According to KMA, effective trading at local, regional, and international levels demands adherence to best practices to gain a competitive edge in destination markets.

With technology and business trends shaping the dynamic nature of international shipping, the workshops assumed critical importance for participants.

Joseph Kapeku, the Director of Maritime Trade and Development at KMA, emphasized the initiative’s aim to sensitize traders, shippers, and stakeholders on trade facilitation to eliminate non-tariff barriers and harness investment opportunities in the maritime sector.

“The blue economy is the frontier of socio-economic growth in this country, facilitating improved livelihoods and job creation while preserving the health of the oceanic ecosystem,” Kapeku stated.

Kenya Maritime Authority Leads Drive to Enhance Maritime Trade Practices
Kenya Maritime Authority Leads Drive to Enhance Maritime Trade Practices

Moreover, the Kenya Maritime Authority is spearheading the implementation of a maritime databank to enhance customer relationship management and business analytics, aiding policymakers and government agencies.

Jessica Mbae, the Corporate Secretary representing the KMA Director General, highlighted the escalating cost of doing business, leading to inflated prices of consumer goods and a higher cost of living.

“There is a pressing need for us to keep abreast of the dynamic trade landscape, hence the presence of facilitators to update us on advancements and best practices,” Mbae emphasized.

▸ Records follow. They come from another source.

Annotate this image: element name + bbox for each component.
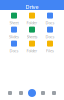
staticText: Docs <box>10 48 18 53</box>
button[interactable]: Docs <box>41 12 59 26</box>
button[interactable]: Files <box>48 86 60 100</box>
button[interactable]: Docs <box>41 26 59 40</box>
staticText: Files <box>46 48 54 53</box>
staticText: Folder <box>26 48 38 53</box>
button[interactable]: Create <box>26 86 38 100</box>
button[interactable]: Sheets <box>23 26 41 40</box>
staticText: Docs <box>46 34 54 39</box>
staticText: Sheets <box>26 34 38 39</box>
button[interactable]: Sheet <box>5 12 23 26</box>
staticText: Docs <box>46 20 54 25</box>
button[interactable]: Folder <box>23 12 41 26</box>
staticText: Folder <box>26 20 38 25</box>
button[interactable]: Folder <box>23 40 41 54</box>
staticText: Sheet <box>10 20 18 25</box>
button[interactable]: Shared <box>38 86 48 100</box>
button[interactable]: Files <box>41 40 59 54</box>
button[interactable]: Starred <box>16 86 26 100</box>
button[interactable]: Docs <box>5 40 23 54</box>
button[interactable]: Slides <box>5 26 23 40</box>
staticText: Slides <box>9 34 19 39</box>
staticText: Drive <box>26 4 38 11</box>
button[interactable]: Home <box>4 86 16 100</box>
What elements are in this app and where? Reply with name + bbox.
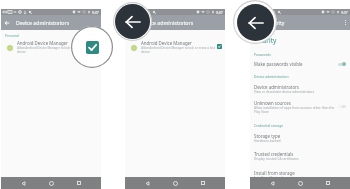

Agayo Ogambi, the Acting Chief Executive Officer of the Shippers Council of East Africa, called upon the government to ensure stability within the system.

“Businesses have become overly dependent, facing delays in cargo clearance. I urge shippers, especially clearing agencies and cargo owners, to plan effectively for cargo clearance,” Ogambi urged, noting a significant reduction in penalties from 3.6 billion in 2020 to 1.2 billion in 2023.

Furthermore, uninformed decisions by Kenyan traders have led to adverse repercussions on business transactions, eroding profit margins.

“For instance, many importers and exporters misuse International Commercial Terms, placing them in a disadvantageous position,” noted Kapeku.

Mbae underscored the positive impact of port expansion and road infrastructure improvements in Kenya, offering importers freedom of choice in documentation and transport mode, significantly boosting national trade.

“It is time we discuss opportunities for enterprises of all sizes,” Mbae concluded.